I imagine driving a massive hook into my flesh, its surface bristling with countless tiny barbs, each one shaped like the twisting roots of a thorned vine. As the hook buries itself deeper, these minuscule, razor-sharp spines latch onto my tissue, not just piercing but curling inward, anchoring themselves like grasping fingers. Every movement tugs them further in, the pain sharpening as they burrow, ensuring that any attempt to pull the hook free would rip me apart from the inside. My body resists at first, the raw wound pulsing with agony, but then it adapts. My tissue begins to grow around the invading metal, weaving itself between the barbs, gripping them as if they were always meant to be there. Over time, my flesh hardens, solidifying the hook’s place within me, making it not just an object embedded in my body, but a part of it—one that cannot be removed without leaving me irreversibly torn.

That is what my awakening is. A great story in the shape of a multi-barbed hook embedded deep within my own flesh. Each barb is something I value enough to experience it. That value can be positive or negative; it does not matter. If I experience it in thought, sight, desire, sensation, or any other way, then it is part of my illness. Every memory I retain is a barb. Every desire I harbor is a barb. Every relationship I maintain is a barb. Every movement I make is a barb. Every love and every hatred, every opinion and every preference is a barb. My very desire to survive and thrive is a barb. My desire to throw a grand party for my favorite characters is a barb. My desire to follow the news and the news itself are barbs.

And while some of these barbs are pleasurable and others painful, all of them have the effect of attaching me to the experience of awakening. While I endlessly classify, define, characterize, and distinguish every feature of my experience, all of them are offshoots from the same hook: my illness itself. Every word, thought, concept, physical and mental movement, preference, relationship, physical and mental form, color, sensation, emotion, sound, sight, feeling, and desire is a barb in the same hook embedded into my flesh and hardened into this experience I call my awakening. The computer I type on and the cup from which I drink my morning coffee are one and the same. The distant memory of a school I once attended and the comforter on my bed right now: all part of the same formation. My “experience” is the texture of this hook; the shape it takes throughout my awakening, from the sensations of my warm blankets and my bed when I wake up, the hot coffee I sip, the chair I sit in, the thoughts I have and desires I feel, the goals that keep me working, and all the people I interact with. They are not different things just because they have separate words and I experience them in different regions of my awakening. They are textures upon textures, formations within folds of my own tissue painfully folded in upon itself. The hook is my own tissue, folding in and upon itself, piercing itself with every new feature. Every word, concept, mental and physical formation is a new barb in the growth.
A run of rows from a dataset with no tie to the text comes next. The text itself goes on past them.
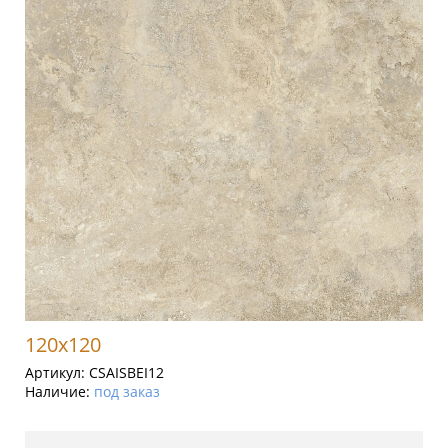
120x120
Артикул:
CSAISBEI12
Наличие:
под заказ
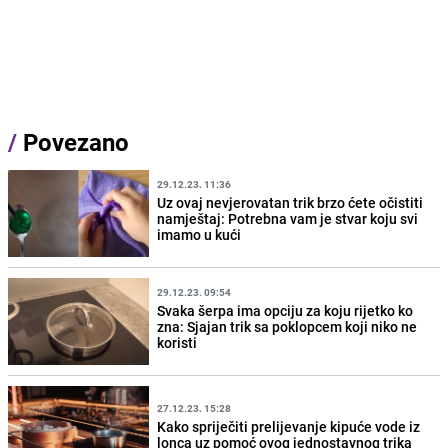
/
Povezano
29.12.23. 11:36
Uz ovaj nevjerovatan trik brzo ćete očistiti
namještaj: Potrebna vam je stvar koju svi
imamo u kući
29.12.23. 09:54
Svaka šerpa ima opciju za koju rijetko ko
zna: Sjajan trik sa poklopcem koji niko ne
koristi
27.12.23. 15:28
Kako spriječiti prelijevanje kipuće vode iz
lonca uz pomoć ovog jednostavnog trika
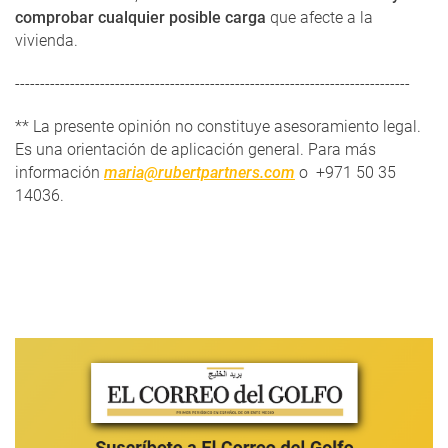
comprobar cualquier posible carga
que afecte a la
vivienda.
-------------------------------------------------------------------------------
** La presente opinión no constituye asesoramiento legal.
Es una orientación de aplicación general. Para más
información
maria@rubertpartners.com
o +971 50 35
14036.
What is the hook? The hook is a malignant, cancerous growth of the tissue of my own being. My awakening, in all of its myriad shapes, is my own self twisted and folded in on itself into all the shapes of my inner and outer experience. My awakening is therefore a great and torturous knot that I experience as the period between waking up and going back to sleep, chained together as life. The more I move mentally or physically, the deeper I dive into the subsurface. If there is any sort of texture in my moment, then I am moving. It doesn’t have to be just physically, it can be mentally as well. Right now I am working on my computer — the texture of my inner surface (the “external world”) is changing, as is the accompanying outer surface (my internal thoughts and plans). All these textural changes mean that I am moving, storytelling. And I can either be digging deeper in, or relaxing and softening the barbed hook.

This explains why orderly featurelessness feels so good; because it is the relaxation of my disorder. By creating a featureless awakening devoid of character both inwardly and outwardly, I alleviate the pain caused by the various barbs shifting within my flesh. Featurelessness relaxes the knots of my awakening so I can remove the hook.